The report from the IFS this week, largely eclipsed by bigotgate and debate#3, that none of the main party’s proposals are sufficient to address the economic deficit means any government cutting into public services, more deeply than they admitted in the campaign, is going to find themselves deeply unpopular. They will need a full five year parliament to give their party two or three years to recover in the polls to have a hope of regaining the seats they’ve won at this election. A majority of say three seats will leave an unpopular government crippled by fear of rebellion and by-election. Like the Major government, the last thing they could afford would be to go to the country and face electoral wipe-out. The paralysis that the Murdoch press are trying to portray as the scary consequence of a hung parliament is far more likely with a single-party government. My guess would be we could face a very early election and the party handed the poison chalice of power will then be in meltdown.
But consider a Lib-Dem supported coalition: Nick Clegg has made it clear that electoral reform is a pre-condition.
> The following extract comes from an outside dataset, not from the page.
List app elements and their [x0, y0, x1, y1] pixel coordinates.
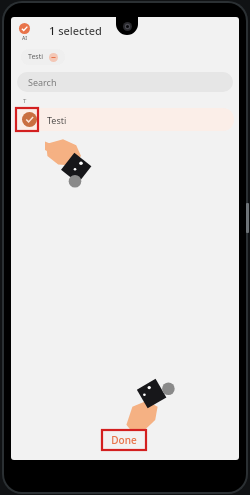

Following an early referendum on electoral reform, if the Lib-Dems have (as seems likely) gained far fewer seats in this election than their proportion of the vote share, the incentive to withdraw and force a new election in the new system would be high. And that will be an exciting election (not just the game-show hype we’ve got now) because suddenly all the parties will be freed from the tyranny of appealing to the centre ground, the “150 voters in 150 constituencies” that Julia Hartley-Brewer observed will decide this current election.
Electoral reform is by no means guaranteed, of course. The Lib-Dems could find themselves in deadlock (again, if they withdraw from a coalition as a result the outcome, once again, is an early return to the polls). And it will certainly not be the result of a Conservative government, should Cameron be able to form one. But I am hopeful. And perhaps it’s because for the first time since he became leader of the Conservatives it seems to me that there is actually possibility that Cameron will be Prime Minister (albeit most probably with Lib-Dem support) that I am thinking wishfully of electoral defeat at a premature election as the reward for the unlucky victor in this current talent contest.